Heel vaak is er geen duidelijke oorzaak te vinden, het betreft dan een blaasprobleem op zich. Mogelijke oorzaken dienen te worden uitgesloten door onderzoek, zoals:

  • Problemen met de bekkenbodemspieren.
  • Afwijkingen in de blaas, zoals blaasontstekingen, blaasstenen of blaastumoren.
  • Afwijkingen van het zenuwstelsel, zoals Alzheimer, Parkinson en Multiple Sclerose.
  • Het eerder hebben ondergaan van bestralingen of een ingreep in de regio van het bekkengebied.
  • Levensstijl, Hierdoor kan de blaas ook sterk geprikkeld geraken, bv overmatig gebruik van alcohol, cafeïne houdende dranken, nicotine of drugs. Tevens kan stress ook een invloed hebben.

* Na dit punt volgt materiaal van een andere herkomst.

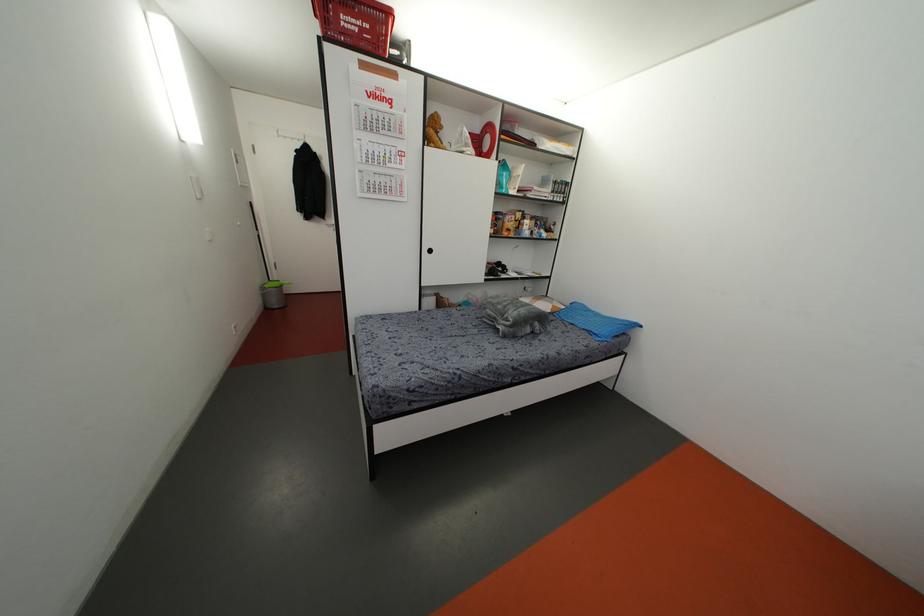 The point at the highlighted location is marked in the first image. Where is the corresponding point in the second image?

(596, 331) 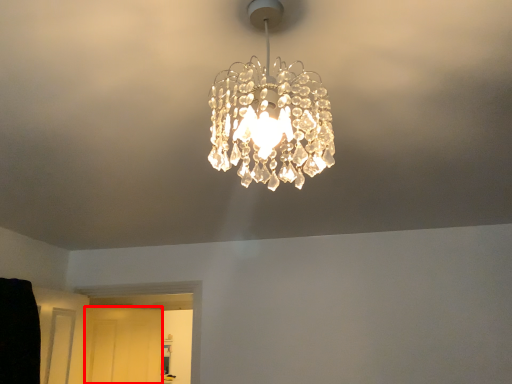 Question: From the image's perspective, considering the relative positions of glass door (annotated by the red box) and lamp in the image provided, where is glass door (annotated by the red box) located with respect to the staircase?

Choices:
 (A) below
 (B) above

Answer: (A) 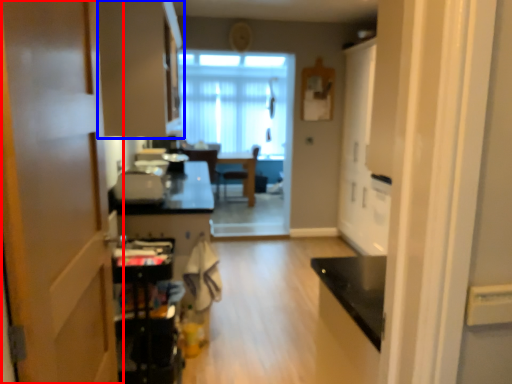 Question: Which of the following is the closest to the observer, door (highlighted by a red box) or cabinetry (highlighted by a blue box)?

Choices:
 (A) door
 (B) cabinetry

Answer: (A) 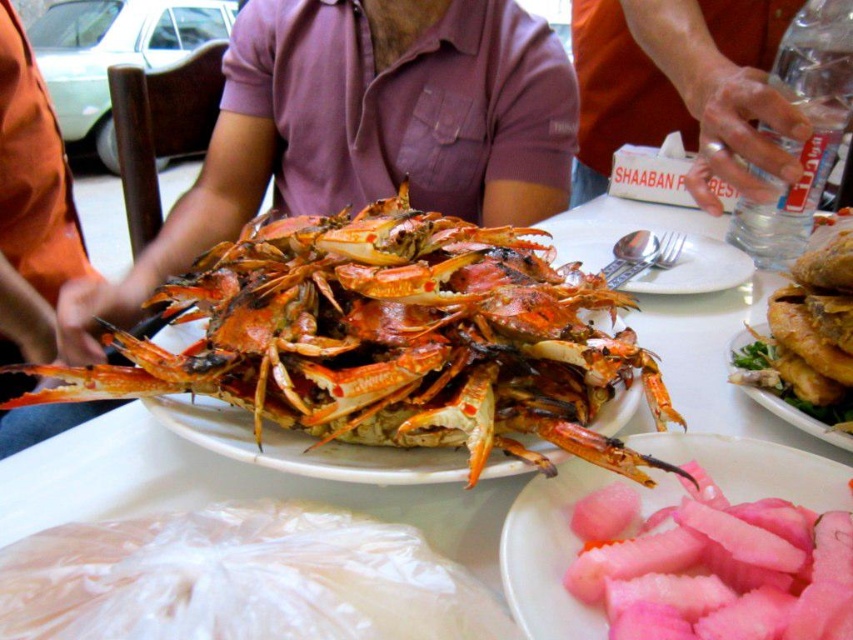 Does pink translucent pickled ginger at center have a larger size compared to golden crispy fried chicken at center?

Yes, pink translucent pickled ginger at center is bigger than golden crispy fried chicken at center.

Which is in front, point (628, 481) or point (840, 436)?

Point (628, 481) is more forward.

Find the location of a particular element. The image size is (853, 640). pink translucent pickled ginger at center is located at coordinates (560, 548).

Which is more to the left, grilled orange lobster at center or pink translucent pickled ginger at center?

grilled orange lobster at center

Does grilled orange lobster at center have a greater height compared to pink translucent pickled ginger at center?

Yes.

The width and height of the screenshot is (853, 640). What are the coordinates of `grilled orange lobster at center` in the screenshot? It's located at (392, 339).

Is grilled orange lobster at center positioned at the back of orange fabric hand at upper right?

No, grilled orange lobster at center is closer to the viewer.

Is grilled orange lobster at center wider than orange fabric hand at upper right?

Correct, the width of grilled orange lobster at center exceeds that of orange fabric hand at upper right.

The image size is (853, 640). What are the coordinates of `grilled orange lobster at center` in the screenshot? It's located at (392, 339). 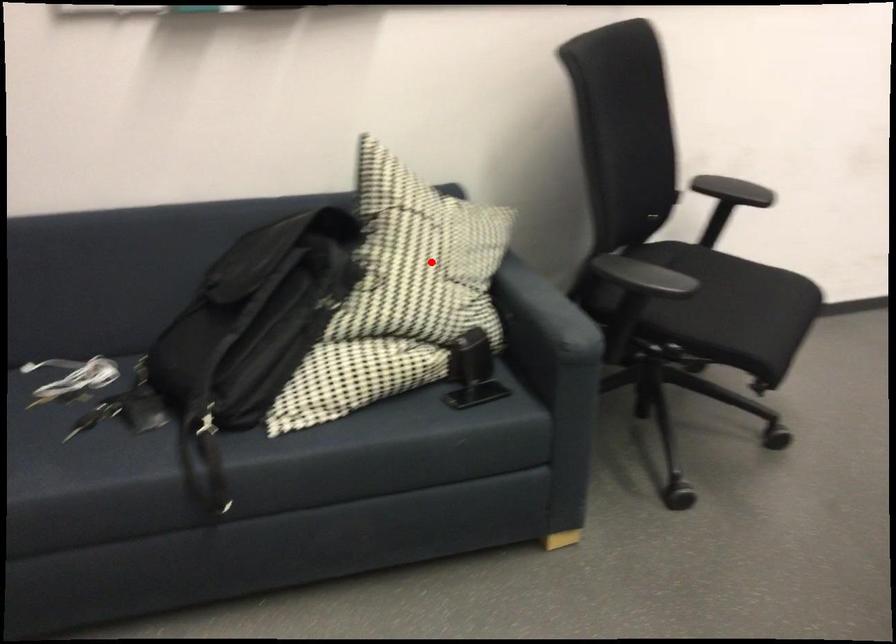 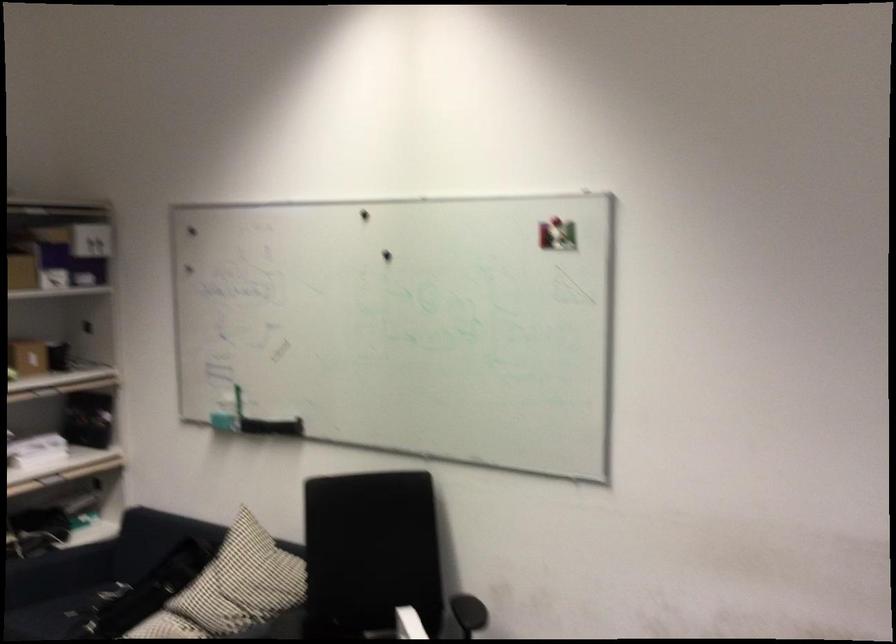 In the second image, find the point that corresponds to the highlighted location in the first image.

(231, 588) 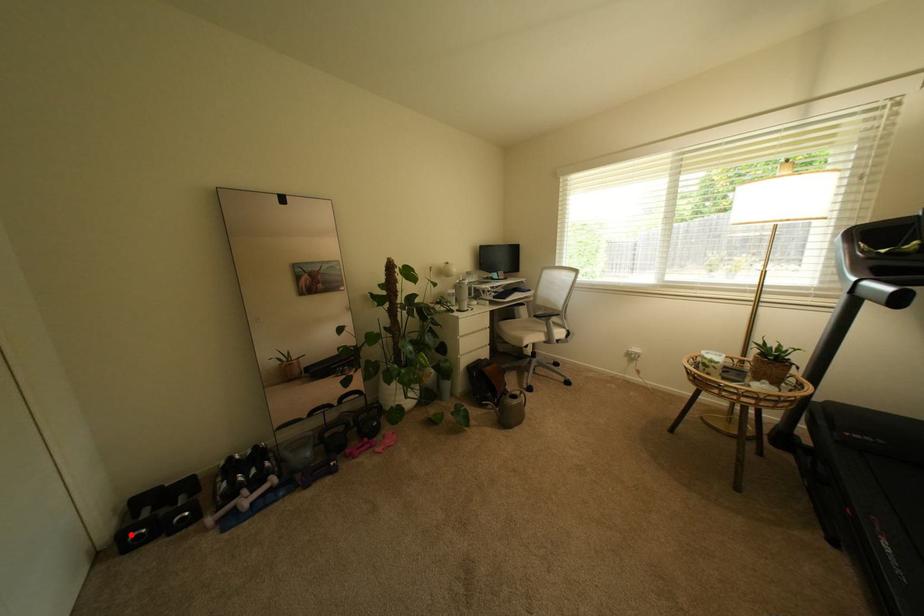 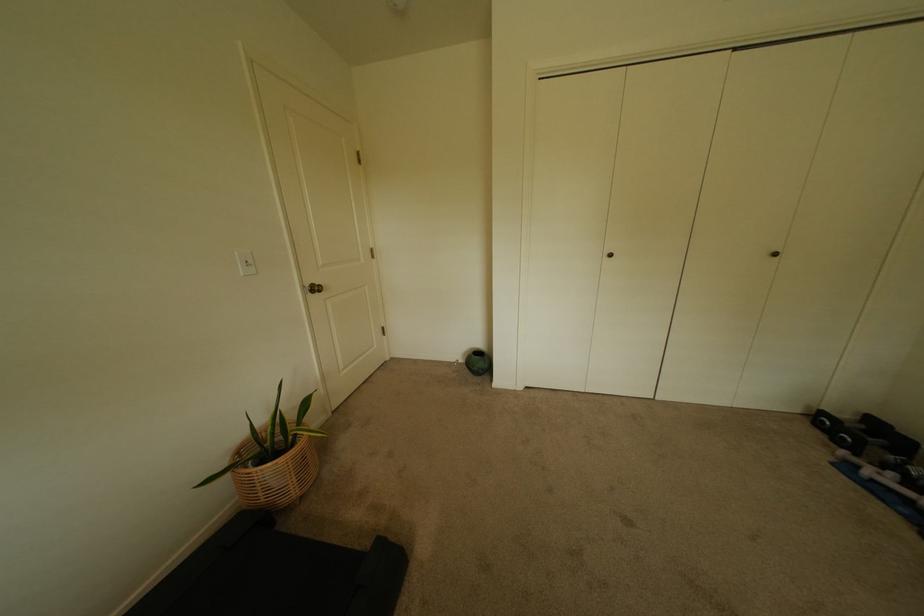 Locate, in the second image, the point that corresponds to the highlighted location in the first image.

(831, 415) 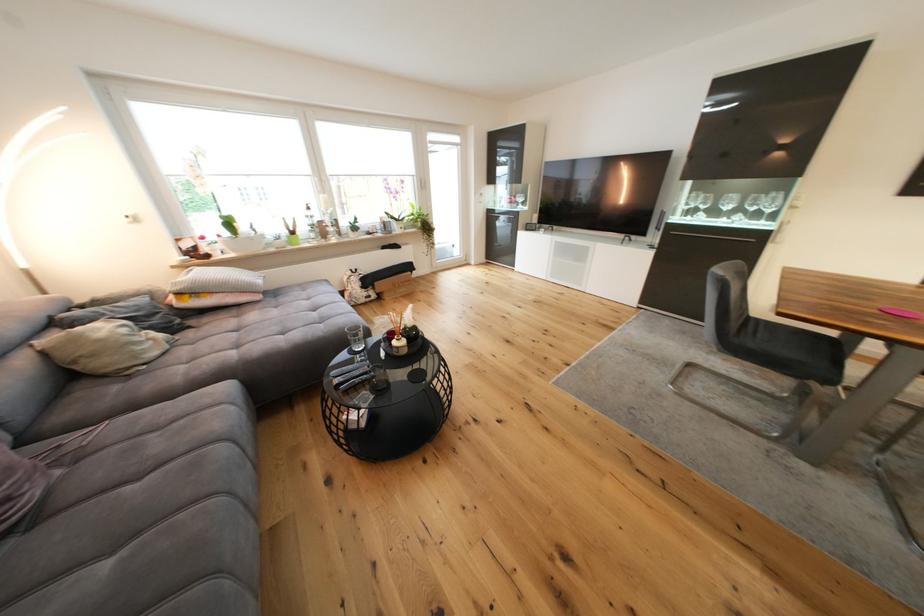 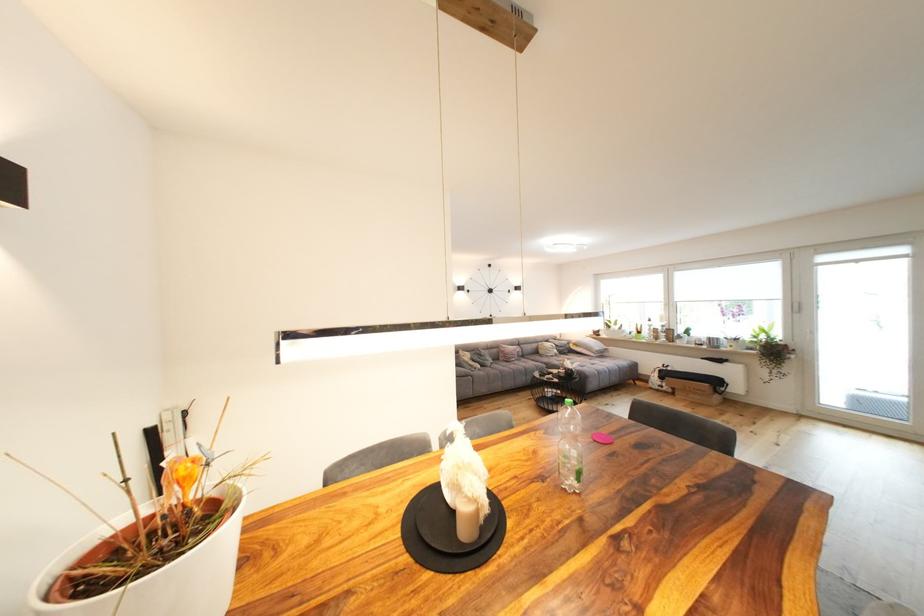 The point at (161, 336) is marked in the first image. Where is the corresponding point in the second image?

(563, 353)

Behandeling van een Overactieve Blaas?

  • Behandeling van een eventuele oorzakelijke factor.
  • Leefstijlaanpassing: zoals minder koffie en alcohol drinken, verminderen met roken.
  • Incontinentiemateriaal: incontinentieverband, een condoomcatheter of penisklem.
  • Bekkenbodemkinesitherapie: een goede controle van de bekkenbodem is essentieel om goed te kunnen plassen en de urine op te houden. Je dient te vermijden om deze spieren continu op te spannen. De bekkenbodemkinesitherapie kan je, indien nodig, helpen bij het aanleren van een correct plasgedrag en helpen met het trainen en ontspannen van de bekkenbodem. Wanneer de blaasspier fel samentrekt, kan echter zelfs een stevige bekkenbodem urineverlies niet voorkomen.
  • Medicatie en blaastraining: er zijn verschillende medicijnen die gericht zijn op het rustiger maken van de blaas en daarmee ook de overgevoeligheid (urgentie) van de blaas te verminderen. Tegelijkertijd kan je proberen om terug voldoende te drinken en de plas langer uit te stellen.
  • PTNS: dit is een vorm van neuromodulatie. Er wordt ingewerkt op de bezenuwing van de blaas. Deze zenuwen verzamelen zich aan de binnenzijde van het heiligbeen (sacrum, gelegen aan de achterzijde van het bekken). Uit dit gebied ontspringt ook de zenuw die naar de grote teen loopt (de tibialis zenuw). PTNS staat voor Percutaneus (door de huid heen) Tibial (scheenbeen) Nerve (zenuw) Stimulation (stimulatie). Tijdens een PTNS behandeling wordt de tibialis zenuw ter hoogte van de enkel met een naaldje aangeprikt en gestimuleerd met een elektrisch signaal. Door deze stimulatie wordt indirect ingewerkt op de blaasbezenuwing, wat een positief effect heeft op de blaasklachten. De plasdrang en frequentie van plassen nemen af, eveneens de frequentie van incontinentie. Een PTNS sessie duurt 30 minuten, terwijl je ontspannen in een zetel zit. Opbouw bestaat uit 12X een wekelijkse stimulatie, waarbij de eerste resultaten worden geboekt bij ongeveer de achtste behandeling. Nadien wordt gezocht naar een correcte onderhoudsbehandeling, met een stimulatie om de 2 tot 4 weken.

Een Botoxbehandeling werkt ongeveer 6 tot 9 maanden en kan veilig meerdere keren herhaald worden. Meestal gebeurt de inspuiting onder lokale anesthesie, nadat allereerst verdoving met een fijne catheter in de blaas werd ingebracht.

Na de inspuiting zal het urineren moeilijker gaan verlopen, meestal start dit 1 week later. Dit kan aanleiding geven tot het slechter ledigen van de blaas en ontstaan van blaasinfecties. Indien je hieraan gevoelig bent, is deze techniek een minder goede keuze. Af en toe gebeurt het, dat urineren zo moeizaam verloopt, dat tijdelijke sondage noodzakelijk is.

  • Sacrale neuromodulatie: door het inplanten van een neurostimulator worden door een lichte elektrische puls ‘niet gewenste’ signalen omgezet naar gewenste signalen voor de aansturing van de betrokken (sluit)spieren in de zone van de blaas.